From f3331bf81f32077f558bb61c5de7a370da0e697c Mon Sep 17 00:00:00 2001
From: Jamie Gilbert <jamie.gilbert@azimov.co.uk>
Date: Mon, 18 May 2026 16:55:47 -0700
Subject: [PATCH 5/5] More fixes from PR feedback

---
 circe/execution/engine/custom_era.py | 4 ++--
 1 file changed, 2 insertions(+), 2 deletions(-)
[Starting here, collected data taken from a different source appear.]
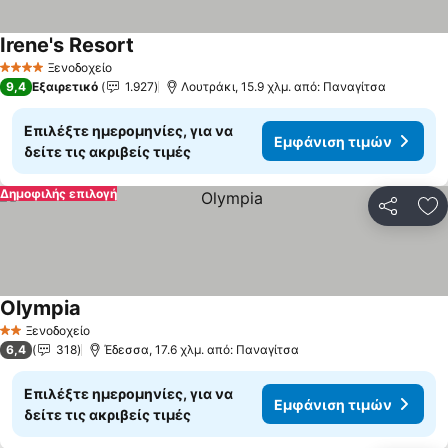
Irene's Resort
Ξενοδοχείο
4 Αστέρια
9,4
Εξαιρετικό
1.927
Λουτράκι, 15.9 χλμ. από: Παναγίτσα
Επιλέξτε ημερομηνίες, για να
Εμφάνιση τιμών
δείτε τις ακριβείς τιμές
Δημοφιλής επιλογή
Κοινοποί
Πρ
Olympia
Ξενοδοχείο
2 Αστέρια
6,4
318
Έδεσσα, 17.6 χλμ. από: Παναγίτσα
Επιλέξτε ημερομηνίες, για να
Εμφάνιση τιμών
δείτε τις ακριβείς τιμές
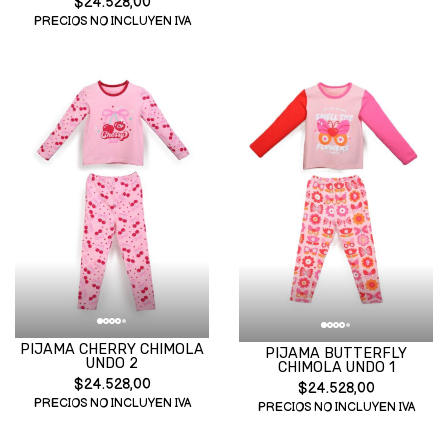
$24.528,00
PRECIOS NO INCLUYEN IVA
PIJAMA CHERRY CHIMOLA
PIJAMA BUTTERFLY
UNDO 2
CHIMOLA UNDO 1
$24.528,00
$24.528,00
PRECIOS NO INCLUYEN IVA
PRECIOS NO INCLUYEN IVA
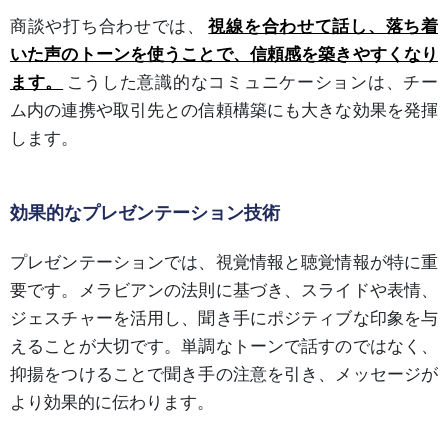
商談や打ち合わせでは、
視線を合わせて話し、落ち着
いた声のトーンを使うことで、信頼感を築きやすくなり
ます。
こうした意識的なコミュニケーションは、チー
ム内の連携や取引先との信頼構築にも大きな効果を発揮
します。
効果的なプレゼンテーション技術
プレゼンテーションでは、視覚情報と聴覚情報が特に重
要です。メラビアンの法則に基づき、スライドや表情、
ジェスチャーを活用し、聞き手にポジティブな印象を与
えることが大切です。単調なトーンで話すのではなく、
抑揚をつけることで聞き手の注意を引き、メッセージが
より効果的に伝わります。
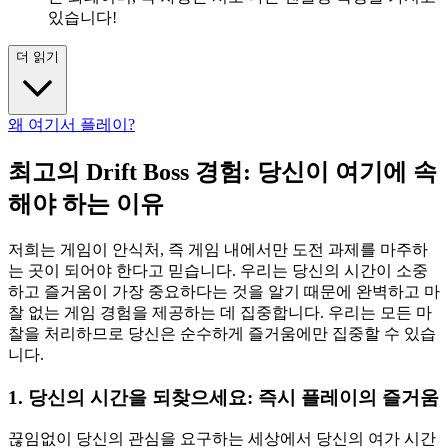
있습니다!
더 읽기
왜 여기서 플레이?
최고의 Drift Boss 경험: 당신이 여기에 속
해야 하는 이유
저희는 게임이 안식처, 즉 게임 내에서만 도전 과제를 마주하
는 곳이 되어야 한다고 믿습니다. 우리는 당신의 시간이 소중
하고 즐거움이 가장 중요하다는 것을 알기 때문에 완벽하고 마
찰 없는 게임 경험을 제공하는 데 집중합니다. 우리는 모든 마
찰을 처리하므로 당신은 순수하게 즐거움에만 집중할 수 있습
니다.
1. 당신의 시간을 되찾으세요: 즉시 플레이의 즐거움
끊임없이 당신의 관심을 요구하는 세상에서 당신의 여가 시간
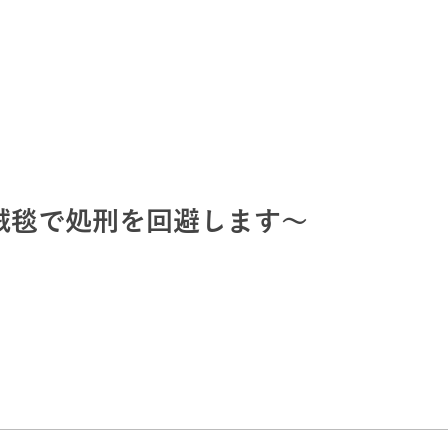
絨毯で処刑を回避します～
diff --git a/circe/execution/engine/custom_era.py b/circe/execution/engine/custom_era.py
index 8a805236..7e69db7b 100644
--- a/circe/execution/engine/custom_era.py
+++ b/circe/execution/engine/custom_era.py
@@ -96,7 +96,7 @@ def compute_drug_eras(
     de = ctx.table("drug_exposure")
     if cohort_person_ids is not None:
         de = de.semi_join(
-            cohort_person_ids.select(cohort_person_ids.person_id).distinct(),
+            cohort_person_ids,
             predicates=[de.person_id == cohort_person_ids.person_id],
         )
 
@@ -157,7 +157,7 @@ def apply_custom_era_strategy(events, strategy, ctx):
 
     event_window = ibis.window(
         group_by=[joined.person_id, joined.event_id],
-        order_by=[joined.era_end_date.desc()],
+        order_by=[joined.era_end_date.asc()],
     )
     ranked = joined.mutate(_rn=ibis.row_number().over(event_window))
     one_per_event = ranked.filter(ranked._rn == 0)